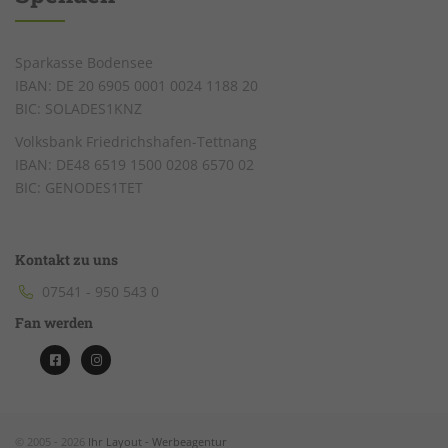
Sparkasse Bodensee
IBAN: DE 20 6905 0001 0024 1188 20
BIC: SOLADES1KNZ
Volksbank Friedrichshafen-Tettnang
IBAN: DE48 6519 1500 0208 6570 02
BIC: GENODES1TET
Kontakt zu uns
07541 - 950 543 0
Fan werden
© 2005 - 2026
Ihr Layout - Werbeagentur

§ Goal of the exercise
Which lines of the records above contain the word "IBAN"? Report each one in full.

§ Solution for this task
IBAN: DE 20 6905 0001 0024 1188 20
IBAN: DE48 6519 1500 0208 6570 02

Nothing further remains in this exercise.